Here are some records; copy every line that holds the word "Аренда".

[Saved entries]

+-------+

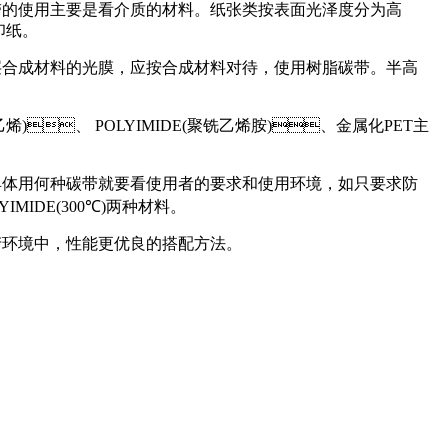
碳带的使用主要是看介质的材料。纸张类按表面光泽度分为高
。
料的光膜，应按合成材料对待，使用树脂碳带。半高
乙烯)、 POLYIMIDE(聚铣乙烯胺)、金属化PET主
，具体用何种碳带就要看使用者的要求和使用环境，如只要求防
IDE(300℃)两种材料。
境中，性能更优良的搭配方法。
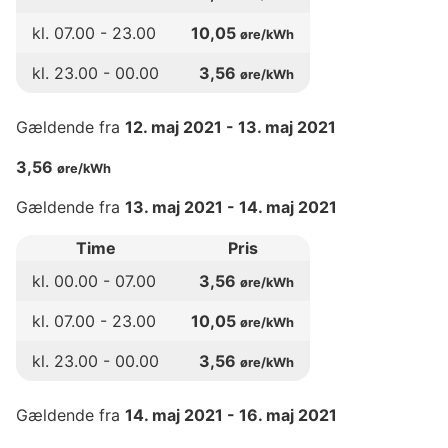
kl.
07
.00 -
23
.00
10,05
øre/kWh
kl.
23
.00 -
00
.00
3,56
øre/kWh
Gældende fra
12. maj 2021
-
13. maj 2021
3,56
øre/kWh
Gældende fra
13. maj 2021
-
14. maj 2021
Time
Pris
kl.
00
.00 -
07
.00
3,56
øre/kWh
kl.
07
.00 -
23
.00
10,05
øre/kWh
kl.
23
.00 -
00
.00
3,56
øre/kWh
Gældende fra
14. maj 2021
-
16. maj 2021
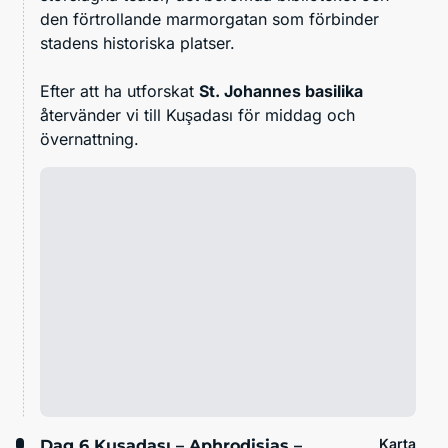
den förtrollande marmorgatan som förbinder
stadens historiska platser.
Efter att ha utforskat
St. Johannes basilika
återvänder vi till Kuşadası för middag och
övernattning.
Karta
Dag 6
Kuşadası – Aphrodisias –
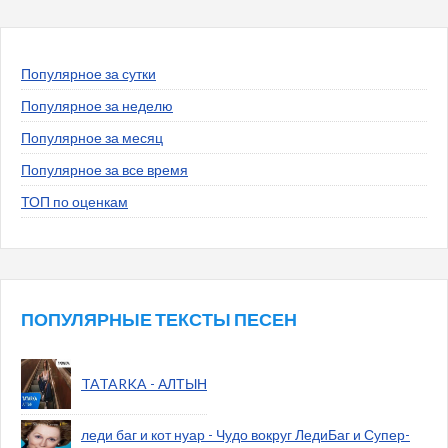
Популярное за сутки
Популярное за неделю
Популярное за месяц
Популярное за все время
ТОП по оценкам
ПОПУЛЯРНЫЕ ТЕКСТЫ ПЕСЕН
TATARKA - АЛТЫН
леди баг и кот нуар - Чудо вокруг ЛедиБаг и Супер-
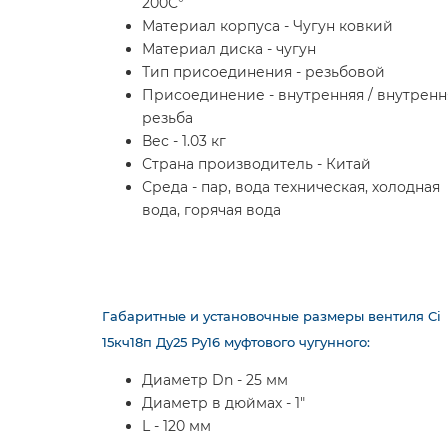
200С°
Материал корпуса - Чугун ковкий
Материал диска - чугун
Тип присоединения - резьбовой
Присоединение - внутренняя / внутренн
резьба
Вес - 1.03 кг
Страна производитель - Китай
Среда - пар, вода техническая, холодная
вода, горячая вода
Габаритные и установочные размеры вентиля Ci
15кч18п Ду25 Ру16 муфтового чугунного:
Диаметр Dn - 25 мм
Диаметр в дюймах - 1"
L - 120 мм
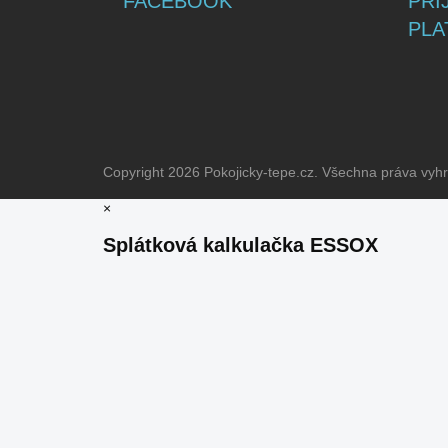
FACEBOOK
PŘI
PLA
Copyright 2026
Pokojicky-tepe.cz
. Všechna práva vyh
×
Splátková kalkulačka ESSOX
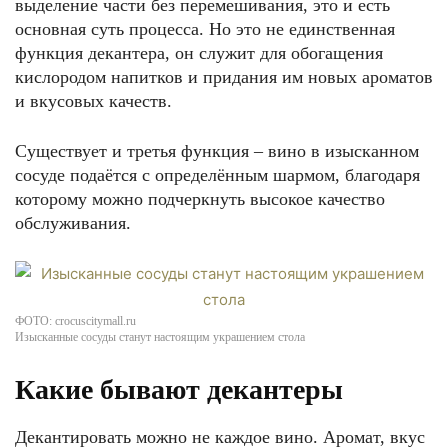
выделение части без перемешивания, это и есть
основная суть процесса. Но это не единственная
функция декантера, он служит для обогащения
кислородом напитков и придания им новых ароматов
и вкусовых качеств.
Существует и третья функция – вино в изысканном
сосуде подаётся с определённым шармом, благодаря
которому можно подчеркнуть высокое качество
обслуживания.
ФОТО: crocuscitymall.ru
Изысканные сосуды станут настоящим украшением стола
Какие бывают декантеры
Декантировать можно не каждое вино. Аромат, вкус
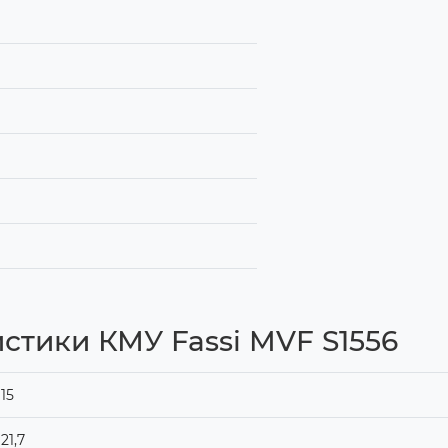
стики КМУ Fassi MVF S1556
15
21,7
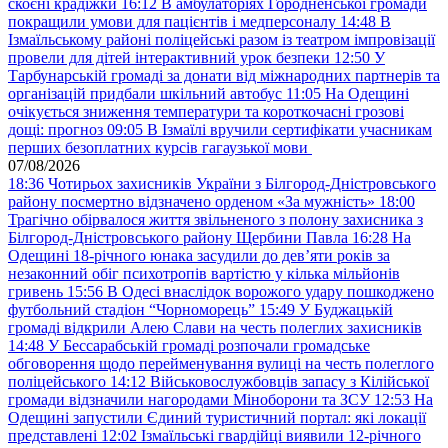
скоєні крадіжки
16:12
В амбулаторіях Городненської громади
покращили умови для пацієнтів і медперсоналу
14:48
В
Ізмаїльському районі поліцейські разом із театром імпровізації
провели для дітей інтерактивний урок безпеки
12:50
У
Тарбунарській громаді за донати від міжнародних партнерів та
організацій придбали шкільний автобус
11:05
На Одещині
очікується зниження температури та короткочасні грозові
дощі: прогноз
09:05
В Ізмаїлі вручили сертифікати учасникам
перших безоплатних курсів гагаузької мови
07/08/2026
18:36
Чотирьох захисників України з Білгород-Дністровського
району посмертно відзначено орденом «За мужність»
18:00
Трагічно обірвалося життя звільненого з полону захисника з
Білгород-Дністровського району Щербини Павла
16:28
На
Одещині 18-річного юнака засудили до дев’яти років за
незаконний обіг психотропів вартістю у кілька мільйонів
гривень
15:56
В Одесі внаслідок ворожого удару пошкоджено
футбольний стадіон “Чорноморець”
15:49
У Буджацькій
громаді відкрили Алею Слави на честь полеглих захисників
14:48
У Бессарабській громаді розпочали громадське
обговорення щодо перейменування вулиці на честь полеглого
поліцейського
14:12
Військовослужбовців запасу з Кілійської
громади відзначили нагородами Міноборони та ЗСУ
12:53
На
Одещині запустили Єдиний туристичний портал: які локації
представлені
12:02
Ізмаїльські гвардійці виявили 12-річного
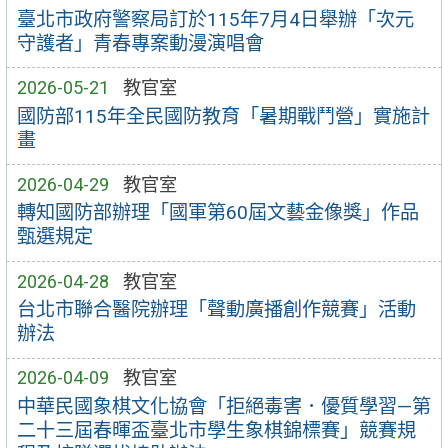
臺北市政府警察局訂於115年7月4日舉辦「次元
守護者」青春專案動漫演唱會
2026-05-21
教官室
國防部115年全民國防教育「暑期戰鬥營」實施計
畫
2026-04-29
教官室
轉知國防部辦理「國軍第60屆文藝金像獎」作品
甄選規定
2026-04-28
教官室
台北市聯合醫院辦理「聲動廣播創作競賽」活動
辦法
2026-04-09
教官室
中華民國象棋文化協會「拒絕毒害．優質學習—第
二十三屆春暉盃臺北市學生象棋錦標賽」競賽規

+-------+

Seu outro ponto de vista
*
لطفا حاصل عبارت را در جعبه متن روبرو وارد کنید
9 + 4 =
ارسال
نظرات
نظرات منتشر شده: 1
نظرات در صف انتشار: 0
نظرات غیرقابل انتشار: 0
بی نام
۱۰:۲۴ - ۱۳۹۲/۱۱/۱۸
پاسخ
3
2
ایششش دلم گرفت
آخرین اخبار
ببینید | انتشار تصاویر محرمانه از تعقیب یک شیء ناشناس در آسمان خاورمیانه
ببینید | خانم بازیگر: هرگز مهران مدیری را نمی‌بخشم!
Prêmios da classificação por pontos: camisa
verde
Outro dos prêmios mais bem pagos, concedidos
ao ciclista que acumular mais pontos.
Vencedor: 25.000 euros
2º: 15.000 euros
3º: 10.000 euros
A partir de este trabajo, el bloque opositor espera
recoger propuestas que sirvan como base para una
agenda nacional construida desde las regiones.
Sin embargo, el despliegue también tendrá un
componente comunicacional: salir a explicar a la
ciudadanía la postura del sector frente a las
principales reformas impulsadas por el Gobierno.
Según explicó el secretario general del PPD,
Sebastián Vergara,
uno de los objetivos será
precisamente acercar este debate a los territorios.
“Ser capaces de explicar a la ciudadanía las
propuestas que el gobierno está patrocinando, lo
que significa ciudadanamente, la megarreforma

+-------+

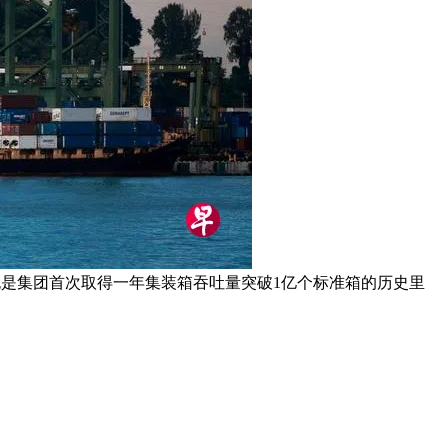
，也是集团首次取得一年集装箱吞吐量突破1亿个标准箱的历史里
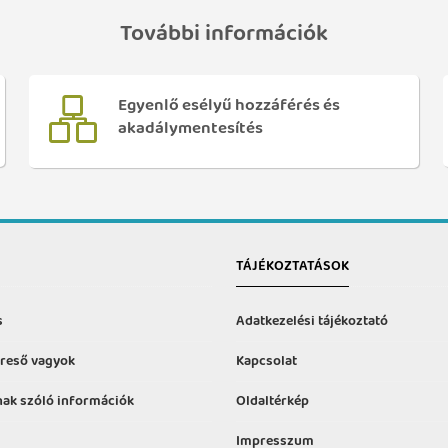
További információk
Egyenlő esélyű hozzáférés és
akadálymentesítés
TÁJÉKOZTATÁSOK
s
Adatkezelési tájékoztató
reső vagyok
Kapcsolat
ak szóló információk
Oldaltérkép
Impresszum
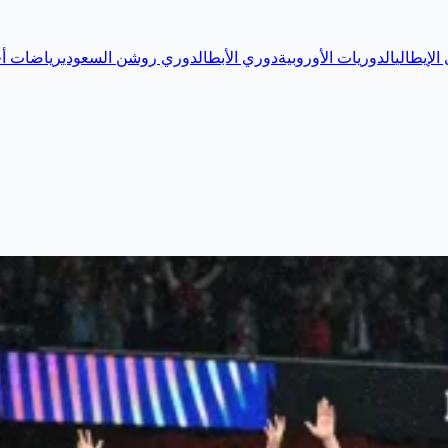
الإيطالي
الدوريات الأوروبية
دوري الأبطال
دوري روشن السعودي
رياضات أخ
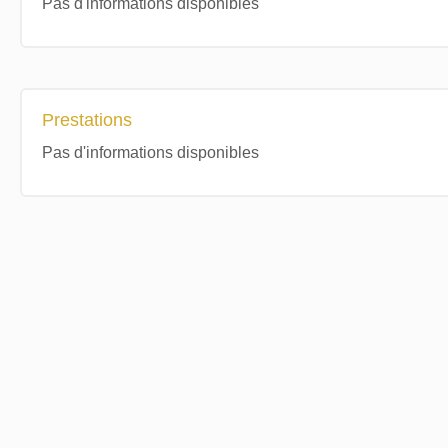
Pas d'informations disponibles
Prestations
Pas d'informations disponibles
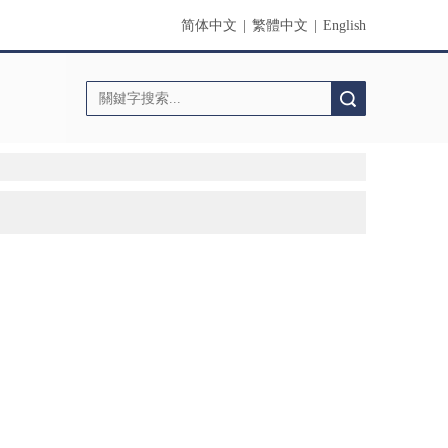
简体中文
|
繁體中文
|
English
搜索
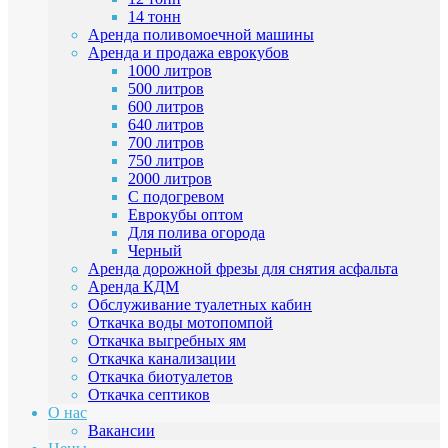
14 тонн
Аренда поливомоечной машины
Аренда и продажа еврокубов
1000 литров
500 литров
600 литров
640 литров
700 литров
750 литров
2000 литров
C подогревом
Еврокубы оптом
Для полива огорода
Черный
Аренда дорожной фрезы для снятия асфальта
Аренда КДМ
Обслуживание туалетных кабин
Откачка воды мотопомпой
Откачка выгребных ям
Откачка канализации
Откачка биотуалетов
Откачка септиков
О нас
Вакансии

+-------+

● **Problem solution**:
Аренда поливомоечной машины
Аренда и продажа еврокубов
Аренда дорожной фрезы для снятия асфальта
Аренда КДМ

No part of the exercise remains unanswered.